La sœur d'une femme assassinée en août 2014 par son ex-compagnon contre lequel elle avait déposé plainte a demandé lundi à Paris la condamnation de l'Etat pour «faute lourde», estimant que des «dysfonctionnements» de la chaîne pénale ont conduit à ce féminicide.
Isabelle Thomas avait été abattue le 4 août 2014 par son ex-compagnon, Patrick Lemoine, alors qu'elle circulait en voiture à Grande-Synthe (Nord) avec ses parents, eux-mêmes tués après une course-poursuite.
Un mois et demi plus tôt, le 27 juin 2014, cette professeure de mathématiques de 49 ans avait déposé plainte contre son compagnon qui avait tenté de l'étrangler. Placé en garde à vue, ce dernier avait été libéré sous contrôle judiciaire avec interdiction d'entrer en contact avec elle, et devait être jugé le 13 août pour ces faits.
Il ne respectait cependant pas ce contrôle judiciaire, continuant de harceler et de suivre en voiture son ancienne compagne, qui déposait une nouvelle plainte le 10 juillet, puis une main courante le 23 juillet. Convoqué à nouveau, Patrick Lemoine ne s'était pas présenté au commissariat.

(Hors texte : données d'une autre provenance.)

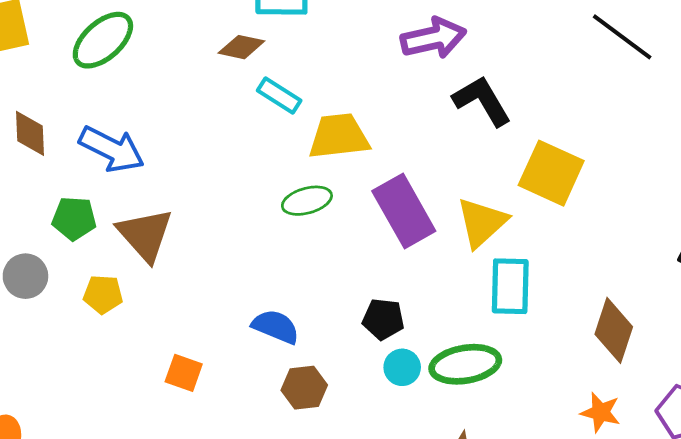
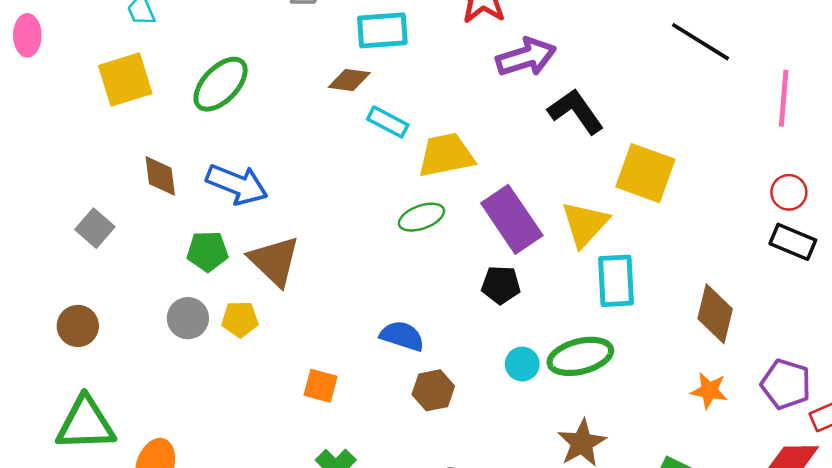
gray circle: (25, 276) -> (188, 318), moved
black pentagon: (383, 319) -> (501, 285), moved

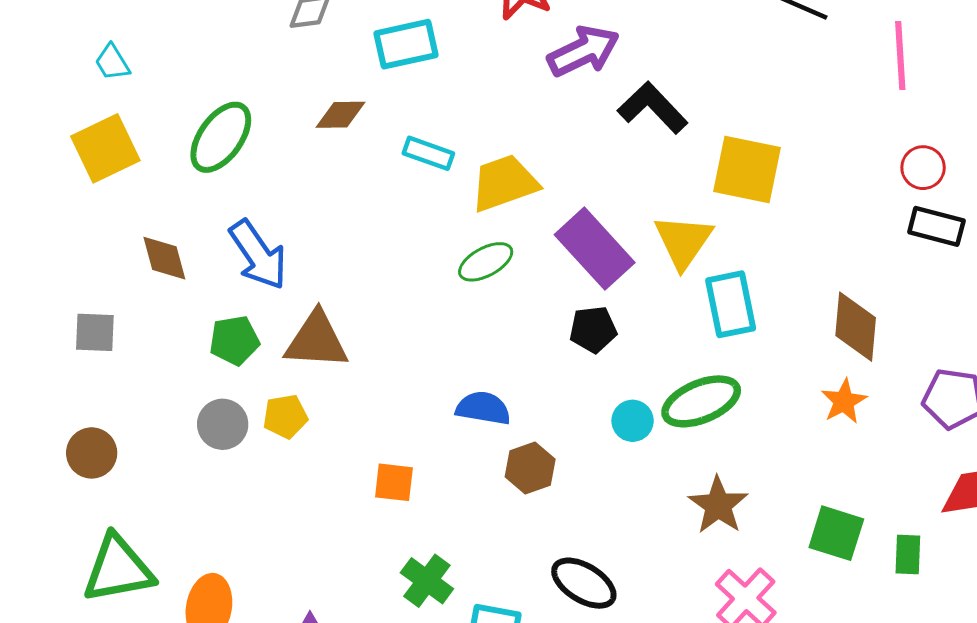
brown diamond: (349, 80) -> (341, 115), moved
blue arrow: (237, 184) -> (258, 255), turned 42
gray square: (95, 228) -> (95, 332), turned -30
brown triangle: (274, 261) -> (316, 340), turned -32
orange star: (709, 391) -> (844, 401), moved, turned -30

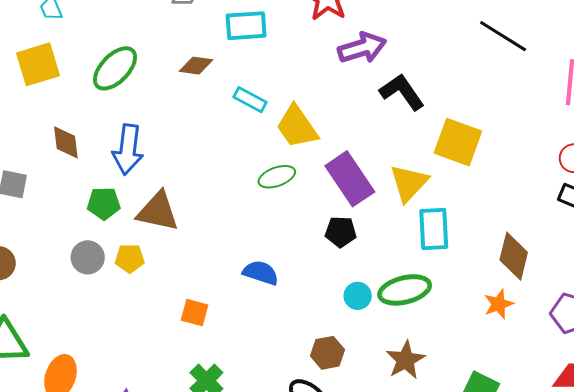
yellow trapezoid: (504, 183) -> (297, 127), turned -114
blue arrow: (258, 255) -> (128, 149), turned 33
brown hexagon: (530, 468) -> (328, 353), moved

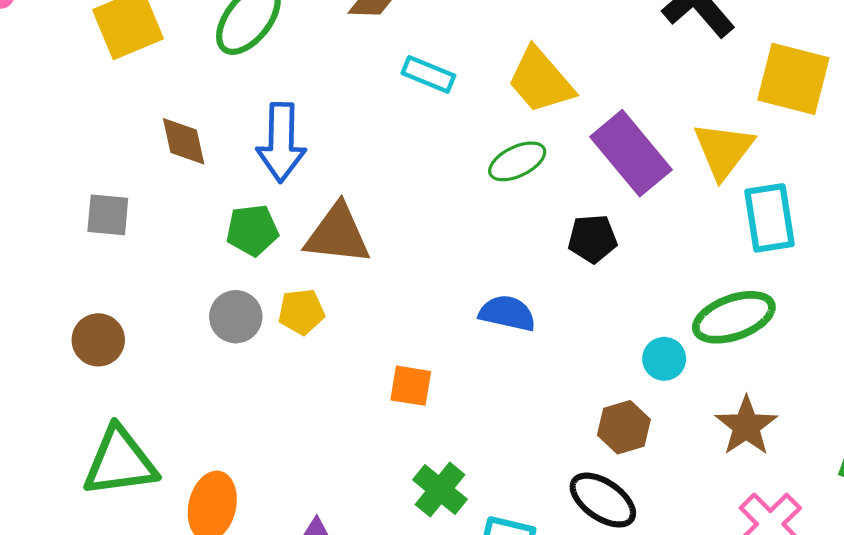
cyan rectangle: (250, 100) -> (428, 74), moved
black pentagon: (341, 232) -> (592, 239), moved
cyan circle: (358, 296) -> (664, 359), moved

Elle avait été tuée alors qu'elle était au téléphone avec police secours.
la justice n'a pas dysfontionné, affirme l'avoat de l'état
Arrêté après le triple assassinat, Patrick Lemoine est décédé le 8 octobre 2014 après s'être pendu dans sa cellule six jours plus tôt.
La sœur et fille des victimes, Cathy Thomas, et le fils de cette dernière, qui n'ont pu «plaider devant une cour d'assises», ont assigné l'Etat pour «fonctionnement défectueux du service de la justice». Elle demande 300.000 euros d'indemnités.
A l'audience, leur avocate Isabelle Steyer a pointé plusieurs «failles» malgré «tous les clignotants» allumés. Elle reproche trois fautes lourdes : un placement sous contrôle judiciaire «inadapté» car ne tenant pas compte de la dangerosité de Patrick Lemoine, une absence de révocation de ce contrôle judiciaire, ainsi que des «carences» des services de police le jour des assassinats.
La procureure a estimé que la responsabilité de l'Etat ne pouvait être engagée pour le premier et troisième motif, mais a laissé à la libre appréciation du tribunal la possibilité de reconnaître une faute lourde pour «l'absence de suite donnée» à la violation du contrôle judiciaire.
«Dans ce dossier, le service public de la justice n'a pas dysfonctionné», a affirmé de son côté le représentant de l'Etat, l’avocat Alexandre de Jorna, demandant au tribunal de débouter les demandeurs.
Le tribunal judiciaire rendra son jugement le 23 mars.